Example of Python code to read these files:
import scipy.io
mat = scipy.io.loadmat('0001.mat')
mat
Will show for example:
{ ...,
'marks': array([[204.70093114, 464.21673609], [192.17654987, 296.78326391], [177.98198971, 131.39634893], [170.97782406, 54.8974516]]),
'slots': array([[ 1, 2, 1, 90], [ 2, 3, 1, 90]], dtype=uint8)
}
In this example, there is 4 marks but only two valid parking slot entries of type clockwise perpendicular.
- A first deep region convolutional network (R-DCNN) for making a regression.
- The R-DCNN is the one given by Yolo R-DCNN (not described in the paper) but tuned for detecting parking vertices. The file is given at DeepPSMatForPaper/yolo-obj.cfg.

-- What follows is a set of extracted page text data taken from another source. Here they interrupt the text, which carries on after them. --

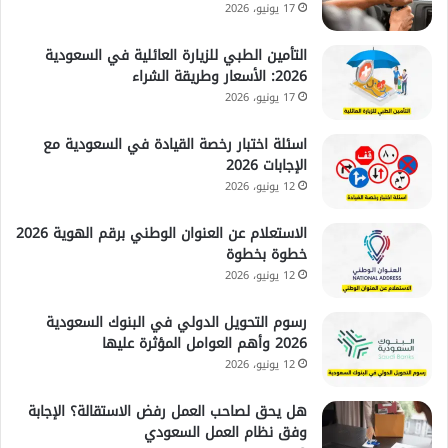
17 يونيو، 2026
التأمين الطبي للزيارة العائلية في السعودية
2026: الأسعار وطريقة الشراء
17 يونيو، 2026
اسئلة اختبار رخصة القيادة في السعودية مع
الإجابات 2026
12 يونيو، 2026
الاستعلام عن العنوان الوطني برقم الهوية 2026
خطوة بخطوة
12 يونيو، 2026
رسوم التحويل الدولي في البنوك السعودية
2026 وأهم العوامل المؤثرة عليها
12 يونيو، 2026
هل يحق لصاحب العمل رفض الاستقالة؟ الإجابة
وفق نظام العمل السعودي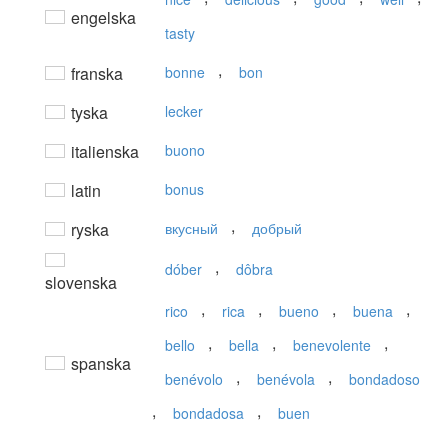
engelska
tasty
,
franska
bonne
bon
tyska
lecker
italienska
buono
latin
bonus
,
ryska
вкусный
добрый
,
dóber
dôbra
slovenska
,
,
,
,
rico
rica
bueno
buena
,
,
,
bello
bella
benevolente
spanska
,
,
benévolo
benévola
bondadoso
,
,
bondadosa
buen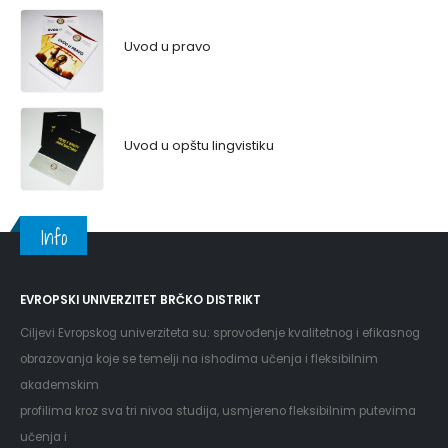
Uvod u pravo
Uvod u opštu lingvistiku
Info
EVROPSKI UNIVERZITET BRČKO DISTRIKT
Ciljevi Evropskog univerziteta su: sprovođenje kvalitetnog i efikasnog
obrazovanja koje se temelji na ishodima učenja i fleksibilnim
akademskim
profilima kroz sva tri nivoa studija, usmjereno fleksibilnim putevima
učenja i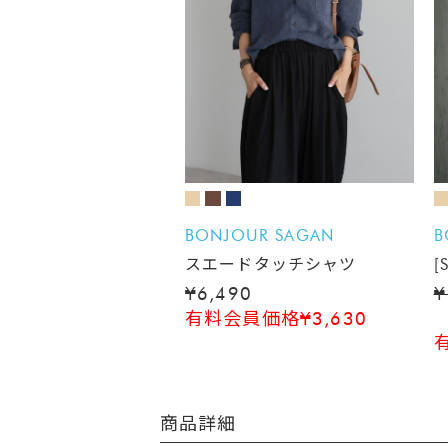
BONJOUR SAGAN
B
スエードタッチシャツ
[
¥6,490
¥
有料会員価格¥3,630
商品詳細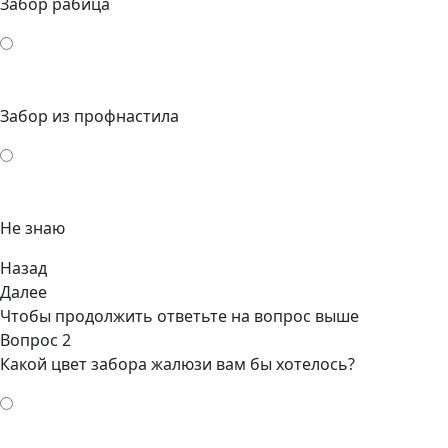
Забор рабица
Забор из профнастила
Не знаю
Назад
Далее
Чтобы продолжить ответьте на вопрос выше
Вопрос 2
Какой цвет забора жалюзи вам бы хотелось?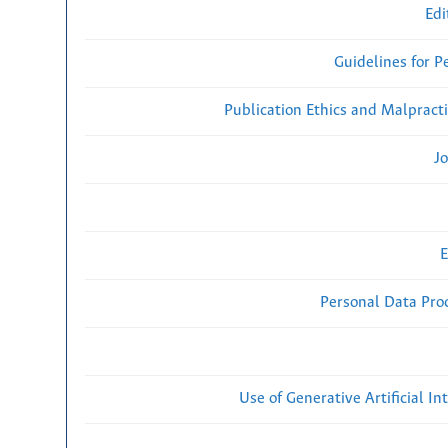
Edi
Guidelines for P
Publication Ethics and Malpract
Jo
E
Personal Data Proc
Use of Generative Artificial Int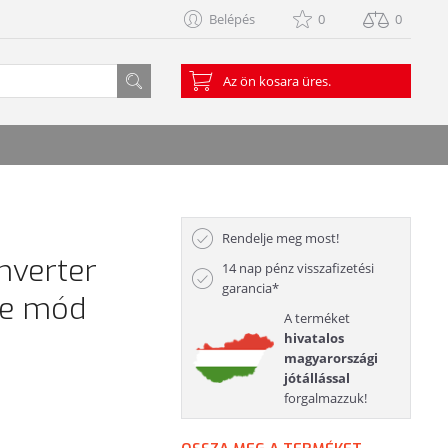
Belépés
0
0
Az ön kosara üres.
Rendelje meg most!
nverter
14 nap pénz visszafizetési
garancia*
le mód
A terméket
hivatalos
magyarországi
jótállással
forgalmazzuk!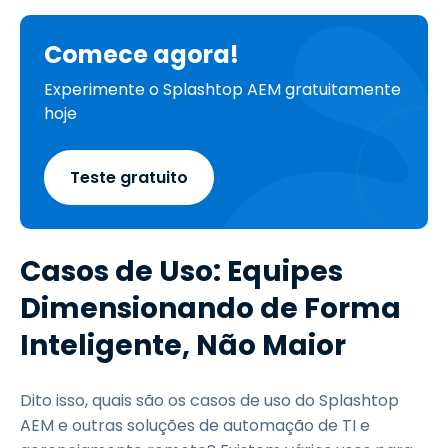
Comece agora!
Experimente o Splashtop AEM gratuitamente
hoje
Teste gratuito
Casos de Uso: Equipes
Dimensionando de Forma
Inteligente, Não Maior
Dito isso, quais são os casos de uso do Splashtop
AEM e outras soluções de automação de TI e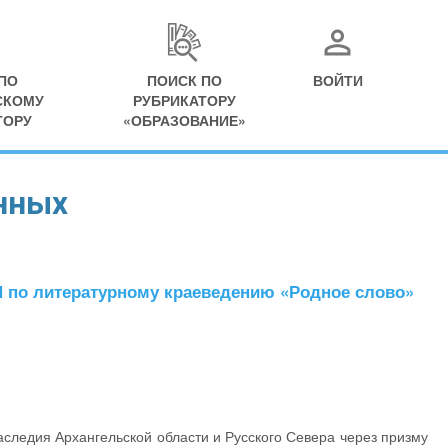
ПО
ПОИСК ПО
ВОЙТИ
СКОМУ
РУБРИКАТОРУ
ТОРУ
«ОБРАЗОВАНИЕ»
нных
 литературному краеведению «Родное слово»
аследия Архангельской области и Русского Севера через призму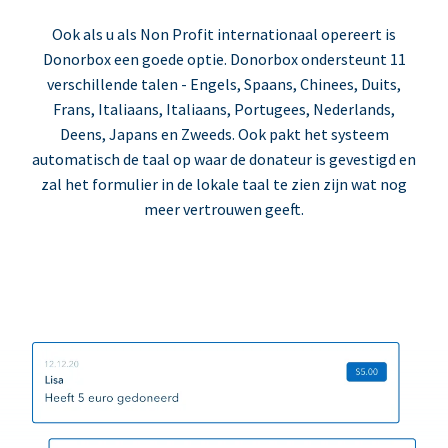
Ook als u als Non Profit internationaal opereert is
Donorbox een goede optie. Donorbox ondersteunt 11
verschillende talen - Engels, Spaans, Chinees, Duits,
Frans, Italiaans, Italiaans, Portugees, Nederlands,
Deens, Japans en Zweeds. Ook pakt het systeem
automatisch de taal op waar de donateur is gevestigd en
zal het formulier in de lokale taal te zien zijn wat nog
meer vertrouwen geeft.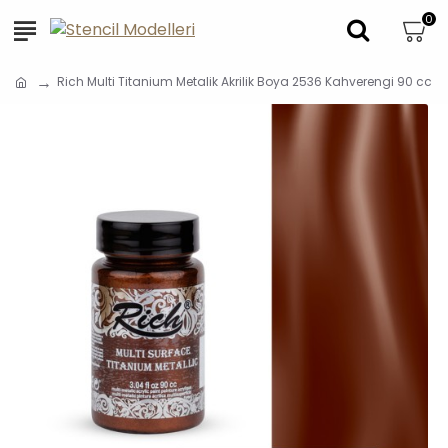
0
Rich Multi Titanium Metalik Akrilik Boya 2536 Kahverengi 90 cc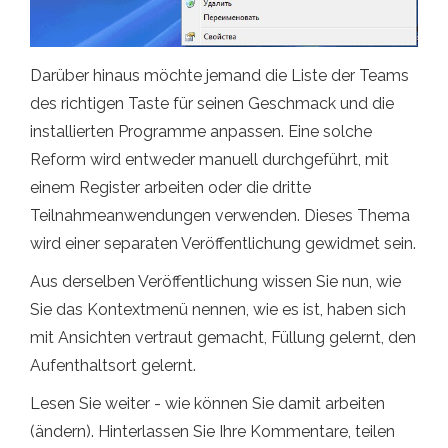
Darüber hinaus möchte jemand die Liste der Teams
des richtigen Taste für seinen Geschmack und die
installierten Programme anpassen. Eine solche
Reform wird entweder manuell durchgeführt, mit
einem Register arbeiten oder die dritte
Teilnahmeanwendungen verwenden. Dieses Thema
wird einer separaten Veröffentlichung gewidmet sein.
Aus derselben Veröffentlichung wissen Sie nun, wie
Sie das Kontextmenü nennen, wie es ist, haben sich
mit Ansichten vertraut gemacht, Füllung gelernt, den
Aufenthaltsort gelernt.
Lesen Sie weiter - wie können Sie damit arbeiten
(ändern). Hinterlassen Sie Ihre Kommentare, teilen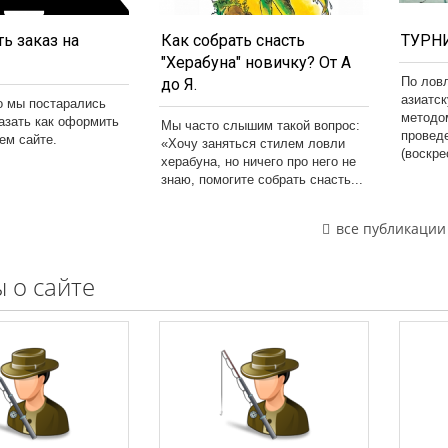
ь заказ на
Как собрать снасть
ТУРНИ
"Херабуна" новичку? От А
По лов
до Я.
азиатс
о мы постарались
методо
казать как оформить
Мы часто слышим такой вопрос:
провед
шем сайте.
«Хочу заняться стилем ловли
(воскре
херабуна, но ничего про него не
знаю, помогите собрать снасть...
все публикации
 о сайте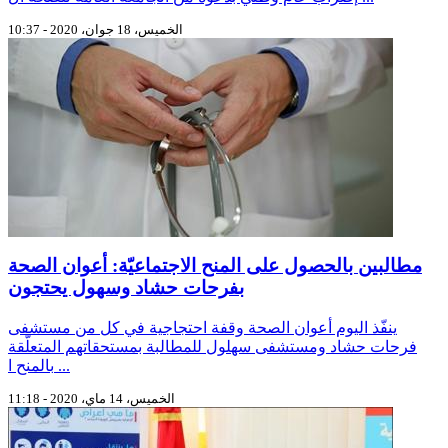
الخميس، 18 جوان، 2020 - 10:37
مطالبين بالحصول على المنح الاجتماعيّة: أعوان الصحة
بفرحات حشاد وسهول يحتجون
ينفّذ اليوم أعوان الصحة وقفة احتجاجية في كل من مستشفى
فرحات حشاد ومستشفى سهلول للمطالبة بمستحقاتهم المتعلّقة
بالمنح ا ...
الخميس، 14 ماي، 2020 - 11:18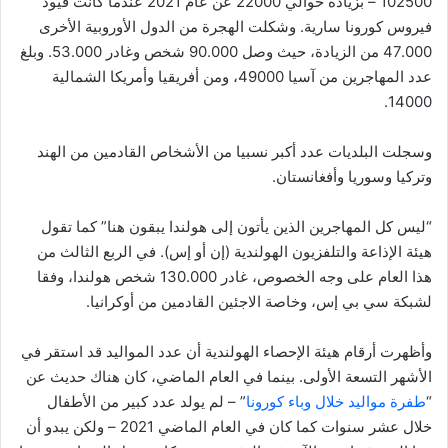
102500 – بزيادة حوالي 22000 عن عام 2021 عندما كانت قيود
فيروس كورونا سارية. وشكلت الهجرة من الدول الأوروبية الأخرى
47.000 من الزيادة، حيث وصل 90.000 شخص وغادر 53.000. وبلغ
عدد المهاجرين من آسيا 49000، ومن أفريقيا وأمريكا الشمالية
14000.
وسجلت البلديات عدد أكبر نسبيا من الأشخاص القادمين من الهند
وتركيا وسوريا وأفغانستان.
“ليس كل المهاجرين الذين يأتون إلى هولندا يبقون هنا” كما تقول
هيئة الإذاعة والتلفزيون الهولندية (إن أو إس). في الربع الثالث من
هذا العام على وجه الخصوص، غادر 130.000 شخص هولندا، وفقا
لشبكة سي بي إس، وخاصة الاجئين القادمين من أوكرانيا.
وأظهرت أرقام هيئة الإحصاء الهولندية أن عدد المواليد قد استقر في
الأشهر التسعة الأولى. بينما في العام الماضي، كان هناك حديث عن
“
طفرة مواليد خلال وباء كورونا
” – لم يولد عدد كبير من الأطفال
خلال عشر سنوات كما كان في العام الماضي 2021 – ولكن يبدو أن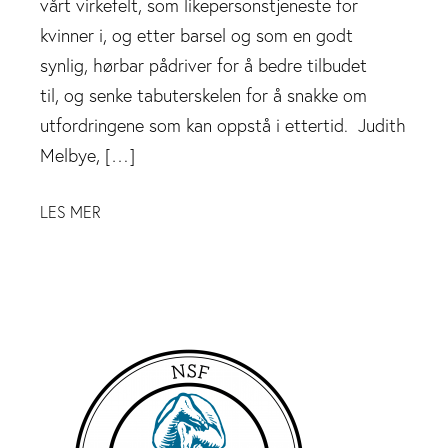
vårt virkefelt, som likepersonstjeneste for
kvinner i, og etter barsel og som en godt
synlig, hørbar pådriver for å bedre tilbudet
til, og senke tabuterskelen for å snakke om
utfordringene som kan oppstå i ettertid. Judith
Melbye, […]
LES MER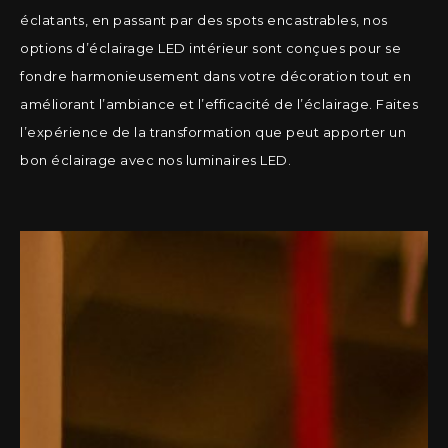
éclatants, en passant par des spots encastrables, nos
options d’éclairage LED intérieur sont conçues pour se
fondre harmonieusement dans votre décoration tout en
améliorant l’ambiance et l’efficacité de l’éclairage. Faites
l’expérience de la transformation que peut apporter un
bon éclairage avec nos luminaires LED.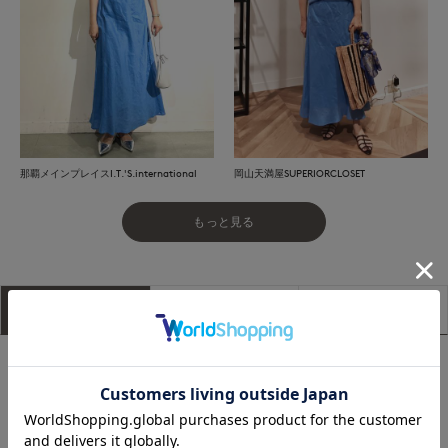
那覇メインプレイスI.T.'S.international
岡山天満屋SUPERIORCLOSET
もっと見る
アイテム説明
サイズ詳細
購入レビュー
■デザイン
適度なフィット感が美しいシルエットを作り出す、リネン素材
のバイヤススカート。フロント生地をバイヤスに取っているの
で、体に沿いながらラインを拾い過ぎずリラックス感のある穿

- Yolo is a general real-time object recognition algorithm that predict a class of an object and the bounding box specifying object location.
- For the parking vertices detection, it takes as input the bird's eye view and list of bounding box holding the interesting parking slots to detect. It return vertices of the entry slot with a confidence value.
- Python code: crop.py
- From a pair of vertices (ie P1 and P2 in the picture of the previous figure) if their distance is sufficient to be considered as a parking entry then a bounding rectangle holding these is the image is then cropped.
- The algorithm is not well described but easy to make with OpenCV and I gave in this file
- P1 and P2 define a segment line.
- We compute the 1st normal scaled N of this line:
N = (-dy, dx) * scale / length
where :dx = P2.x - P1.x
dy = P2.y - P2.y
- length = is the magnitude
- and scale is a desired margin value.
- We obtain new vertices of rectangle: [P1 - N, P1 + N, P2 + N, P2 - N]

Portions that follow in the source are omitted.